With the news that the potential IATSE strike vote passed with 98% member support, crunch time in negotiations has arrived. If it goes ahead, this strike could be important for the industry as a whole. In fact, it may be the largest strike of its kind. With this in mind, Brandon Blake, industry expert and entertainment lawyer Los Angeles, breaks down where we currently stand.
That’s not to say anything is yet on the cards for definite. We saw talks resume Tuesday last week between the union and Hollywood producers. However, a 98% member vote to strike is an overwhelming majority and should be taken seriously. Apparently, 90% of eligible voters took part in the vote, so the overall mood of the union is clear.
IATSE, known more formally as the International Alliance of Theatrical Stage Employees, represents a large proportion of off-screen workers. This covers everyone from make-up artists to camera operators and sound techs. A full strike could shut down film and TV production across the U.S, and could well have the same stopping power as the infamous 2007-2008 Writers Guild strike. The catch? Today we have a far more content-hungry industry that doesn’t have the sort of content backlog that partially cushioned that strike, so the impact could well be worse.
Hinges on streaming
While there are several key issues on the table, perhaps the most dominant one is the lower rates received in the industry for working on streaming content. These rate cards were first set when streaming was in its infancy a decade ago, and it was reasonable at the time. However, the digital revolution has accelerated, and post-2020 we’ve seen a massive swing to streaming from the major studios. What was once a few small projects is now the bulk of the industry- and thus the bulk of workers’ paychecks, too.

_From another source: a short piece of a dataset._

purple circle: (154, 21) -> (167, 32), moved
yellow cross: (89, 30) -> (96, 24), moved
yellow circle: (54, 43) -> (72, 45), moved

Other concerns focus on ‘quality of life’ for industry workers. Issues like forced skipping of meal and rest breaks, punishing back-to-back shifts with little downtime, and others are also on the table.
The vote authorization comes after months of failed talks with the Alliance of Motion Picture and Television Producers, which represents many of the major players in the TV and film production industry.
For the moment, resumed talks are still underway. Both sides have made feel-good statements about their commitment to keeping the industry at work, but both also are pushing responsibility for the unwillingness to compromise off on each other.
Where do we go from here? Hopefully, a final resolution can be reached that won’t stall the industry at a critical time for recovery in the wake of pandemic era shutdowns. If not, however, a full strike will be called and from there, we can’t really know. It will certainly have an unprecedented effect on the industry, and it will become incredibly difficult for content-hungry streaming services to keep up their push for new subscribers. As always, we will have a careful eye on the situation and keep you up to date with key developments.